秋斉さんも前方を見つめたまま、意識だけを私に向けて。
「俊太郎はんが、あの古高俊太郎の生まれ変わりやゆうことと、共通の記憶。そして、○○はんの存在がその証やさかい…信じざるおえないんやけどな」
「どこまで思い出したんですか?」
「断片的やけど、藍屋の楼主として勤める自分と…それと、」
……その時だった。
前の車が自動精算機の前で止まり、運転席からさっきの男性が少し乗り出すように顔を出した。
「……ほんまに似とるな」
「そ、そうですね…」
横顔がチラッと見えただけだったが、私達はその横顔に釘付けになっていた。
やがて、精算を済ませたその車は少しスピードを上げて走り出す。
「あ、行っちゃう…」
「……………」
私の呟きに答えるかのように、秋斉さんは急いで精算を済ませ見えなくなった車を追いかけるようにスピードを上げた。
「あ、秋斉さん!あそこに…」
「ああ…」
駐車場を出て間もなく。偶然にも、私達が向かおうとしていた方の道路で、あの車が赤信号に捉っているのを見つけた。

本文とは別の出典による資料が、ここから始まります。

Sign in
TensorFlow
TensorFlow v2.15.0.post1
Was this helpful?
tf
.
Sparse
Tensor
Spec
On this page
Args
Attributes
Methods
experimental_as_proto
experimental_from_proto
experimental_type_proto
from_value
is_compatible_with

間に二台の車を挟んでいるが、その車を追いかけるような形になって。ちょっとした探偵気分に、胸がドキドキとし始める。
「やっぱ、気になっちゃいますね…」
「せやな…」
「俊太郎さんや秋斉さんのように、もしもあの人が慶喜さんの生まれ変わりだったとしたら…」
「………………」
前方を見つめたまま、秋斉さんは小さく溜息をついた。
その横顔は、ほんの少し憂いの色を浮かべているように見える。
(そういえば、あの頃も…)
秋斉さんは気が付いていないようだったけれど、置屋を訪れた慶喜さんを見送った後。小さく溜息をついていたことが何度かあった。

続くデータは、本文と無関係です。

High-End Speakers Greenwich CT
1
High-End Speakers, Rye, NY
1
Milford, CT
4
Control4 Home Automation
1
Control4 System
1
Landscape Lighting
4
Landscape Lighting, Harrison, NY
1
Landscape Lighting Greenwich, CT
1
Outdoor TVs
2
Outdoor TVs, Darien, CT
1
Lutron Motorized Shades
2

私は、そんな秋斉さんの少し憂いを宿したような瞳がどんな意味を持っていたのか、とても気になっていたのだった。
「あの、良かったらさっきの続きを聞かせて下さい」
秋斉さんは、私をチラッと見やりまたすぐに前方へ視線を戻して静かに口を開く。
「……俺は、幕府の下に就き、その立場を全うする為に命を懸けとったようや」
「幕府の?」
「その為に、藍屋の楼主になった」
(幕府を守っていた?その為に、楼主に??)
「どういうことですか?」
私の問いかけに、秋斉さんは眉を顰めながら。
「……十五代将軍となった慶喜はんを守り抜く為」
「慶喜さんを守る為……?」
「その為には手段を選ばんかった。いや、選んでいる暇がなかったゆうほうが正しいな」
……第十五代将軍・徳川慶喜。
私には、一橋慶喜と名乗っていた。
彼がケイキと親しく呼ばれていたことなど知らなかった私は、あの徳川慶喜のことだとは夢にも思っていなくて……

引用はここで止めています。